We've all heard this before:
"Sprinters are leaner and more muscular than marathon runners. That's why high intensity intervals are better than steady state cardio."
I admit that when I started out as a trainer I used that analogy too, even though I never fully bought into it. Now I know it's downright false.
First, all elite sprinters have over 90 percent fast-twitch muscle fibers, which indicate an ACTN3 RR profile. Without going too deep into genetics, ACTN3 is the gene that determines your muscle type as well as your muscle's response to training.
The ACTN3 profile, which is only found in about 10 percent of the population, has a very high ratio of fast twitch fibers. Remember, fast twitch fibers have a much greater growth potential, a greater mTOR response to training (which means more protein synthesis) and a faster rate of muscle damage repair, which will also lead to more growth.
Elite endurance athletes – those who are used in the comparison to elite sprinters – are very slow-twitch dominant. That's indicative of an ACTN3 XX profile, found in 10-15 percent of the population.
This is the "endurance" muscle profile: more slow twitch fibers (less growth potential), lower mTOR and greater AMPK (bad for muscle-building, good for endurance), a slower rate of muscle repair but a higher max VO2 and fat utilization capacity.
Simply put, those who reach a high level in sprinting have the genetics to be fast, powerful, strong, and muscular to begin with. Those who excel in endurance sports are the opposite.
Also, sprinters do a ton of heavy lifting. Heavy benches, squats, power cleans, deadlifts, etc. These guys put up pretty impressive numbers. Most elite sprinters squat in the 500 and bench press in the mid-300 pound range. Some of them squat in the 600's and bench in the 400's. Not world-class powerlifting numbers, but strong enough to have built a ton of muscle tissue along the way.
Have you ever seen an endurance athlete lift weights? Me neither! Well, in all seriousness, I have. And except for a few smart exceptions they all do BOSU ball exercises, curl-lunges combos, and quarter squats, all in the 15-25 rep range "to work on endurance." And they don't train hard or push themselves.
They don't have great muscle-building genetics to start with, and they don't do anything to stimulate muscle growth.
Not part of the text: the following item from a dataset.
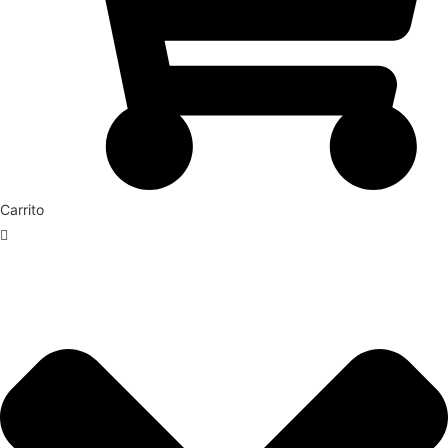
Carrito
Sprinters lift heavy; marathon runners don't. Is it that surprising that one is more muscular than the other?
Do you know what sprinters DON'T do? Intervals! Sprinters don't do intervals in their training, yet their bodies are used to "prove" that intervals are better at giving you a lean and muscular physique. See the problem there?
I've trained sprinters, I've trained with a track and field coach, I've collaborated with Charlie Francis (Ben Johnson's former coach), I train bobsled athletes (who train like sprinters) and I've never ever seen intervals being used.
A typical training session for a 100m sprinter will consist of 4-6 sprints (30-100m depending on the phase) with more than ample rest between sets – as long as 10 minutes between sprints. A good track coach would never have a sprinter do intervals. It would kill his CNS and destroy his sprinting mechanics.
Sprint training is all about quality. And to have the highest possible quality they avoid fatigue accumulation. You want to be as fresh as possible for each sprint. This is the opposite of intervals, where you want to build up a large amount of lactic acid and fatigue.
You know who does plenty of intervals? Endurance athletes! It's part of their weekly routine, and for many of them it's the primary training method.
So let me get this straight. I'm going to use a sprinter's physique to prove the superiority of intervals (even though they don't do any) over steady state cardio by comparing them to endurance athletes who actually do intervals. Isn't that messed up?
I'm not saying that endurance training isn't without its problems. Endurance performance training will make it harder to build muscle – first by creating a large caloric deficit, then by inhibiting mTOR, and also by overproducing cortisol. But doing 30 minutes of steady state cardio 2-4 times a week isn't endurance training.
You can't look at an athlete who does hours of endurance work at a fast pace and believe that it's even remotely correlated to doing 30 minutes of slow cardio a few times a week. The two aren't even in the same ballpark.
Yes, excessive endurance training will jack up cortisol. But if you compare the cardio being done in gyms with intervals, the intervals will actually spike cortisol even more – cortisol release is relative to the amount of fuel being mobilized and adrenaline being released. Both are higher with interval work.
I'm not saying that intervals are crap or that steady-state cardio is king. Both can be useful if used properly and in the right dose. But the sprinter vs. marathon runner thing is simply dumb and intellectually dishonest.